NPC Fin-PRM 7B — Financial Process Reward Model

A 7B process reward model trained to verify the correctness of step-level reasoning in financial analysis. Scores individual reasoning steps for factual accuracy, logical validity, completeness, and risk awareness.

Built for use in Best-of-N inference pipelines and reasoning alignment workflows.
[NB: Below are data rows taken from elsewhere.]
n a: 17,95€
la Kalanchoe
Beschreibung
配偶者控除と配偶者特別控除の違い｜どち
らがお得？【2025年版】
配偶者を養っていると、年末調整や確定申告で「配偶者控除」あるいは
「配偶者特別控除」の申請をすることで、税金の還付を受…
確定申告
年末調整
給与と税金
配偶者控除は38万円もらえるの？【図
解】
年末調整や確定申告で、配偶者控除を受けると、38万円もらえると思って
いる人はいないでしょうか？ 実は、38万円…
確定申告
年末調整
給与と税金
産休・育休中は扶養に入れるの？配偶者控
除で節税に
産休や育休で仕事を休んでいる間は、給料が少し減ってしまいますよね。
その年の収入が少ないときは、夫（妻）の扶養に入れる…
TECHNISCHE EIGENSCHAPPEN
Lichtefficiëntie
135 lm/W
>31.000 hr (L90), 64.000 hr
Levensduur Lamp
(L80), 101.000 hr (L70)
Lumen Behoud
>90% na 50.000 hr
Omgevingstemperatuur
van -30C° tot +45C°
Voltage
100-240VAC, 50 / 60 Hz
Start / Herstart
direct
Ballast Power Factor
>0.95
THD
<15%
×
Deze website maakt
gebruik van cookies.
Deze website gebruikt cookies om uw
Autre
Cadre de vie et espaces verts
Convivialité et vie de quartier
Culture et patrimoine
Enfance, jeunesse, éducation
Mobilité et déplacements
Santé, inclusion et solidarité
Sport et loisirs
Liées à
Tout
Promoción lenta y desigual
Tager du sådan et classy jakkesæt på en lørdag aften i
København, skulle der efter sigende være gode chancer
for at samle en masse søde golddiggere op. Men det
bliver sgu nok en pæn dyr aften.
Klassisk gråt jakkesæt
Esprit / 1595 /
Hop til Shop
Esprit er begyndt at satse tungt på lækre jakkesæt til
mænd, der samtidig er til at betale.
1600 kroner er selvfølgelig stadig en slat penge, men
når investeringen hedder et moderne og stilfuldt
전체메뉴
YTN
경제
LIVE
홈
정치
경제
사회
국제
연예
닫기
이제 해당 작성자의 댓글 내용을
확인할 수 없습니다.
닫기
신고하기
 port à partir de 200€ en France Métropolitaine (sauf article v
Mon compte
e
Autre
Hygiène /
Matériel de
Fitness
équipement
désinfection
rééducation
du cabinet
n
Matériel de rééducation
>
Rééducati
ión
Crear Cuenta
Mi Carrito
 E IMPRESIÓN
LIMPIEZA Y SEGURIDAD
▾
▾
📄 Paper: Cheap PRMs: Multi-Dimensional Process Reward Modeling for Domain-Specialized Reasoning (Zenodo, 2026)

Model Details

Parameter	Value
Base Model	Qwen/Qwen2.5-7B-Instruct
Method	QLoRA (4-bit NF4 quantization)
LoRA Rank	32
LoRA Alpha	64
LoRA Dropout	0.05
Target Modules	q_proj, k_proj, v_proj, o_proj, gate_proj, up_proj, down_proj
Training Framework	Unsloth + trl SFTTrainer
Max Sequence Length	2,048 tokens

How It Works

The PRM evaluates individual reasoning steps within a multi-step financial analysis chain. For each step, it produces:

{
  "overall_score": 0.85,
  "dimensions": {
    "factual_accuracy": 0.90,
    "logical_validity": 0.85,
    "completeness": 0.80,
    "risk_awareness": 0.85
  },
  "explanation": "Step correctly identifies the correlation but underweights liquidation cascade risk.",
  "error_identified": null
}

Training Data

~80,000 step-level evaluations across ~20,000 reasoning paths
Source: Logic tree data with correct and incorrect reasoning branches
Labels generated via model-as-judge pipeline (Qwen2.5-72B-Instruct)
3 epochs of QLoRA SFT on a fixed label set; iterative bootstrap-with-relabeling is future work

Training Configuration

Parameter	Value
Optimizer	AdamW 8-bit
Learning Rate	2e-4
LR Schedule	Cosine decay
Warmup Ratio	0.05
Per-device Batch Size	2
Gradient Accumulation	8 (effective batch size 16)
Epochs	3
Hardware	NVIDIA H100 80GB

Evaluation Results

Numbers below are from an independent re-evaluation on a stratified 200-example held-out split (MLX 4-bit, 2026-04-26).

Metric	Score
Spearman Correlation (vs judge labels)	0.9234
Error Detection F1 (FLAWED)	0.8421
Step-Level Rating Accuracy	88.5%
MAE on overall_score	0.0404

Per-Dimension Spearman

Dimension	Spearman ρ
factual_accuracy	0.842
logical_validity	0.931
completeness	0.865
risk_awareness	0.908

Calibration

Despite Spearman 0.92, the model is poorly calibrated as a probability of error: ECE = 0.21 on the held-out 200-step set. The score over-flags in the 0.1–0.4 score band and under-flags sharply around 0.5–0.6. For pipelines that only need ranking (best-of-N reranking, search-guided decoding), the raw scores are fine. For pipelines that need a calibrated P(flawed), apply Platt-scaling or isotonic regression on a held-out calibration split. A calibrated checkpoint is not yet shipped.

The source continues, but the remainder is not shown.